About this task:
Only one stretch of the material below is wanted: everything from the line containing "klagen, um es beim nächsten Mal wieder" down to the line containing "n pak (dat is glad aan de", both ends included. Repeat it exactly and skip the pictures.

Records for the exercise section start

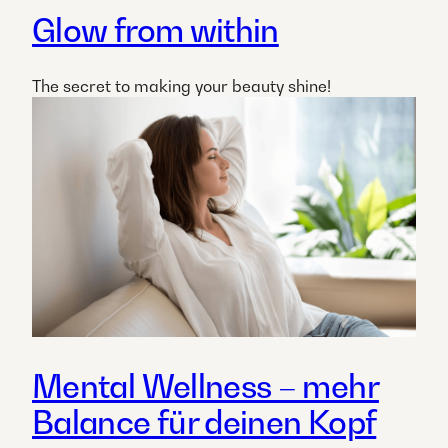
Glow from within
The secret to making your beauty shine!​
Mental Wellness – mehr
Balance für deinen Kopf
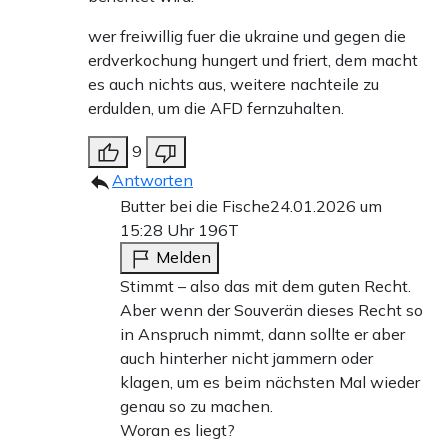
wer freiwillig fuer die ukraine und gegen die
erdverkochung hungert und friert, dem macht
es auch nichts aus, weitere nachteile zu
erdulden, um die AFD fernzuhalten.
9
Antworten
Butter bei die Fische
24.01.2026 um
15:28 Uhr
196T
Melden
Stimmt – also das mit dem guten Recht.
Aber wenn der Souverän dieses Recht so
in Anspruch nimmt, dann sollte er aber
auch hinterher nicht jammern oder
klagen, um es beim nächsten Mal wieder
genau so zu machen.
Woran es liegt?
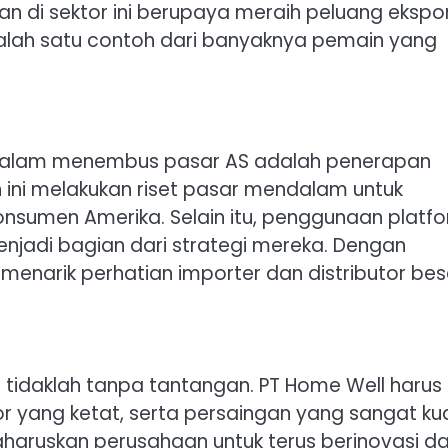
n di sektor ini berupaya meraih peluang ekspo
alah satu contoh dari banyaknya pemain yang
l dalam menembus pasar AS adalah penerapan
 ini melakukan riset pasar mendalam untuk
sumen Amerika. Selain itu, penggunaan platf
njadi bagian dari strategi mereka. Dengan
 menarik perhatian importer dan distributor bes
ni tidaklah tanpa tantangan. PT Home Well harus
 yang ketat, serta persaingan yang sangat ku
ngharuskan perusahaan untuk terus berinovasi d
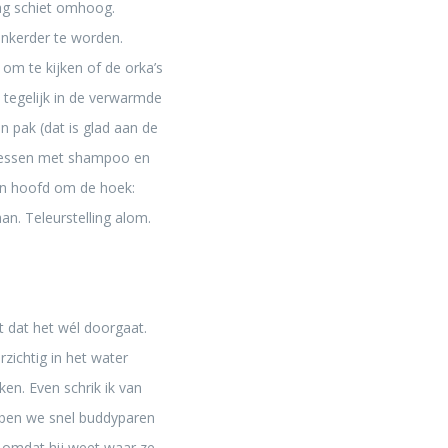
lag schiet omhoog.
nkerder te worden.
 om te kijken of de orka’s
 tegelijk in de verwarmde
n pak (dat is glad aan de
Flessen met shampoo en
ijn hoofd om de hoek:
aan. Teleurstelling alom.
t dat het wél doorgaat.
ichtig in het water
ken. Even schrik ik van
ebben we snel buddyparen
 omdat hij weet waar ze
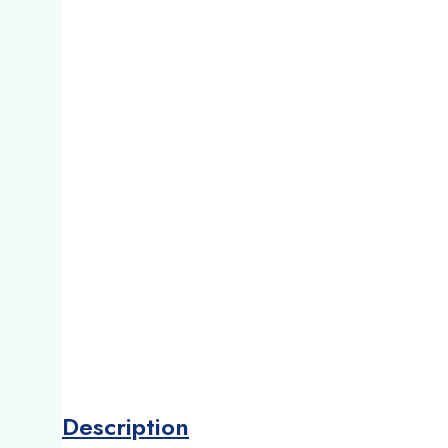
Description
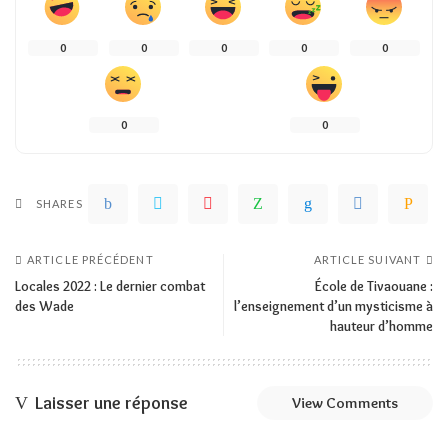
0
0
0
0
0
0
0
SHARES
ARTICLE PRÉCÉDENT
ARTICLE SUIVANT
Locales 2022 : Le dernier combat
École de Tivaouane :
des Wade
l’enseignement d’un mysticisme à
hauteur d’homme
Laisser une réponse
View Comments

Records for the exercise section end

Output for this exercise:
klagen, um es beim nächsten Mal wieder
genau so zu machen.
Woran es liegt?
n di sektor ini berupaya meraih peluang ekspo
alah satu contoh dari banyaknya pemain yang
l dalam menembus pasar AS adalah penerapan
 ini melakukan riset pasar mendalam untuk
sumen Amerika. Selain itu, penggunaan platf
njadi bagian dari strategi mereka. Dengan
 menarik perhatian importer dan distributor bes
ni tidaklah tanpa tantangan. PT Home Well harus
 yang ketat, serta persaingan yang sangat ku
ngharuskan perusahaan untuk terus berinovasi d
lag schiet omhoog.
nkerder te worden.
 om te kijken of de orka’s
 tegelijk in de verwarmde
n pak (dat is glad aan de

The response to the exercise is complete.